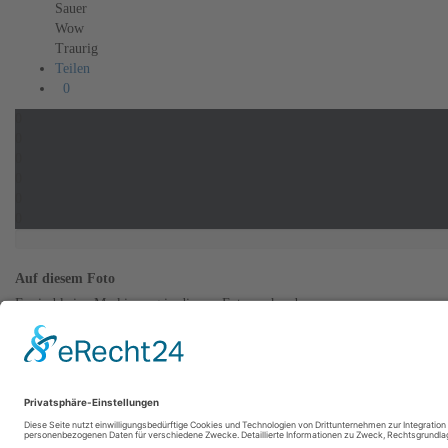
Sauer
Wow
Traurig
Teilen
0
0
0
0
0
0
0
Auf diesem Foto
Es sind keine Markierung in diesem Foto vorhanden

☆ ☆ ☆ ☆ ☆ ☆ ☆

EXERCISE DESCRIPTION: It would help to have the listing above repeated exactly, with all images removed.

ANSWER:
Sauer
Wow
Traurig
Teilen
0
0
0
0
0
0
0
Auf diesem Foto
Es sind keine Markierung in diesem Foto vorhanden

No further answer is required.